Top of DATA TO PROCESS

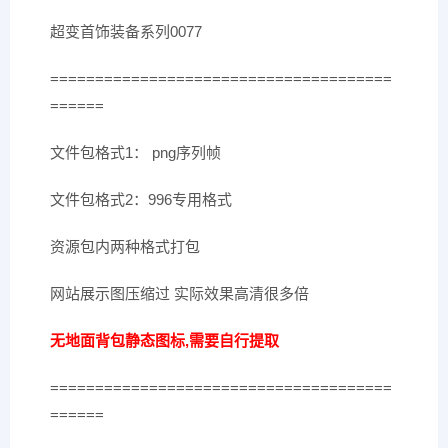
超变首饰装备系列0077
======================================
======
文件包格式1： png序列帧
文件包格式2：996专用格式
资源包内两种格式打包
网站展示图压缩过 实际效果高清很多倍
无地面背包静态图标,需要自行提取
======================================
======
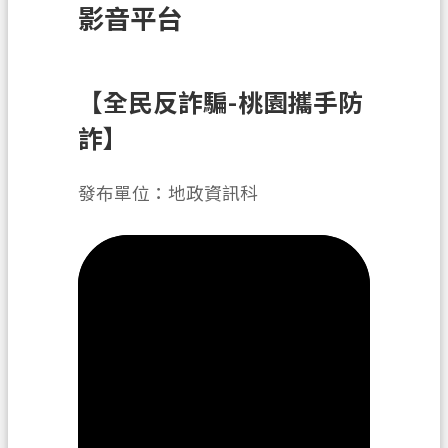
影音平台
訊
息
公
告
【全民反詐騙-桃園攜手防
詐】
業
務
資
發布單位：地政資訊科
訊
土
地
開
發
便
民
服
務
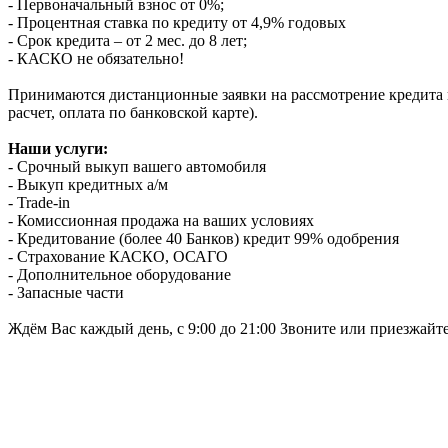
- Первоначальный взнос от 0%;
- Процентная ставка по кредиту от 4,9% годовых
- Срок кредита – от 2 мес. до 8 лет;
- КАСКО не обязательно!
Принимаются дистанционные заявки на рассмотрение кредита п
расчет, оплата по банковской карте).
Наши услуги:
- Срочный выкуп вашего автомобиля
- Выкуп кредитных а/м
- Trade-in
- Комиссионная продажа на ваших условиях
- Кредитование (более 40 Банков) кредит 99% одобрения
- Страхование КАСКО, ОСАГО
- Дополнительное оборудование
- Запасные части
Ждём Вас каждый день, с 9:00 до 21:00 Звоните или приезжайт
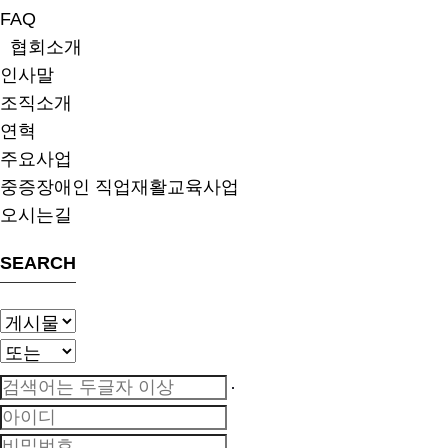
FAQ
협회소개
인사말
조직소개
연혁
주요사업
중증장애인 직업재활교육사업
오시는길
SEARCH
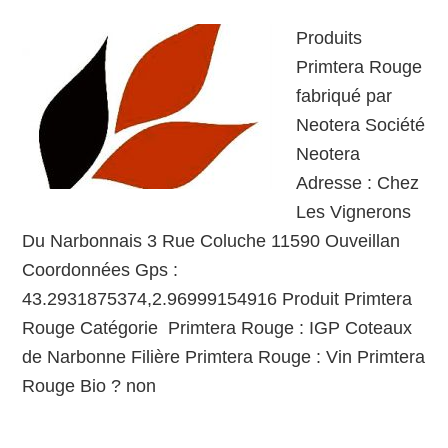
Produits
Primtera Rouge
fabriqué par
Neotera Société
Neotera
Adresse : Chez
Les Vignerons
Du Narbonnais 3 Rue Coluche 11590 Ouveillan
Coordonnées Gps :
43.2931875374,2.96999154916 Produit Primtera
Rouge Catégorie Primtera Rouge : IGP Coteaux
de Narbonne Filière Primtera Rouge : Vin Primtera
Rouge Bio ? non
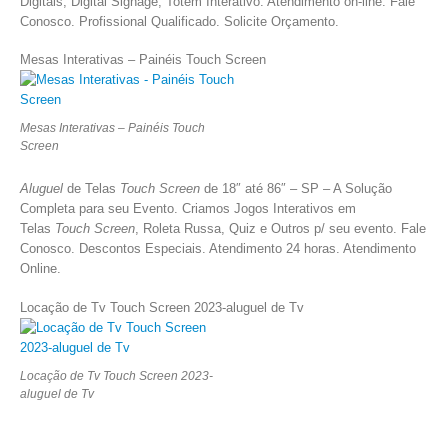
Digitais, Digital Signage, Totem Interativo. Atendimento on-line. Fale
Conosco. Profissional Qualificado. Solicite Orçamento.
Mesas Interativas – Painéis Touch Screen
Mesas Interativas – Painéis Touch
Screen
Aluguel
de Telas
Touch Screen
de 18″ até 86″ – SP – A Solução
Completa para seu Evento. Criamos Jogos Interativos em
Telas
Touch Screen
, Roleta Russa, Quiz e Outros p/ seu evento. Fale
Conosco. Descontos Especiais. Atendimento 24 horas. Atendimento
Online.
Locação de Tv Touch Screen 2023-aluguel de Tv
Locação de Tv Touch Screen 2023-
aluguel de Tv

Bottom of DATA TO PROCESS

*WORK INSTRUCTIONS:*
Pictures are not part of the copy; transcribe the rest of the data verbatim.

*THE ANSWER:*
超变首饰装备系列0077
======================================
======
文件包格式1： png序列帧
文件包格式2：996专用格式
资源包内两种格式打包
网站展示图压缩过 实际效果高清很多倍
无地面背包静态图标,需要自行提取
======================================
======
影音平台
訊
息
公
告
【全民反詐騙-桃園攜手防
詐】
業
務
資
發布單位：地政資訊科
訊
土
地
開
發
便
民
服
務
- Первоначальный взнос от 0%;
- Процентная ставка по кредиту от 4,9% годовых
- Срок кредита – от 2 мес. до 8 лет;
- КАСКО не обязательно!
Принимаются дистанционные заявки на рассмотрение кредита п
расчет, оплата по банковской карте).
Наши услуги:
- Срочный выкуп вашего автомобиля
- Выкуп кредитных а/м
- Trade-in
- Комиссионная продажа на ваших условиях
- Кредитование (более 40 Банков) кредит 99% одобрения
- Страхование КАСКО, ОСАГО
- Дополнительное оборудование
- Запасные части
Ждём Вас каждый день, с 9:00 до 21:00 Звоните или приезжайт
FAQ
협회소개
인사말
조직소개
연혁
주요사업
중증장애인 직업재활교육사업
오시는길
SEARCH
Produits
Primtera Rouge
fabriqué par
Neotera Société
Neotera
Adresse : Chez
Les Vignerons
Du Narbonnais 3 Rue Coluche 11590 Ouveillan
Coordonnées Gps :
43.2931875374,2.96999154916 Produit Primtera
Rouge Catégorie Primtera Rouge : IGP Coteaux
de Narbonne Filière Primtera Rouge : Vin Primtera
Rouge Bio ? non
Digitais, Digital Signage, Totem Interativo. Atendimento on-line. Fale
Conosco. Profissional Qualificado. Solicite Orçamento.
Mesas Interativas – Painéis Touch Screen
Mesas Interativas – Painéis Touch
Screen
Aluguel
de Telas
Touch Screen
de 18″ até 86″ – SP – A Solução
Completa para seu Evento. Criamos Jogos Interativos em
Telas
Touch Screen
, Roleta Russa, Quiz e Outros p/ seu evento. Fale
Conosco. Descontos Especiais. Atendimento 24 horas. Atendimento
Online.
Locação de Tv Touch Screen 2023-aluguel de Tv
Locação de Tv Touch Screen 2023-
aluguel de Tv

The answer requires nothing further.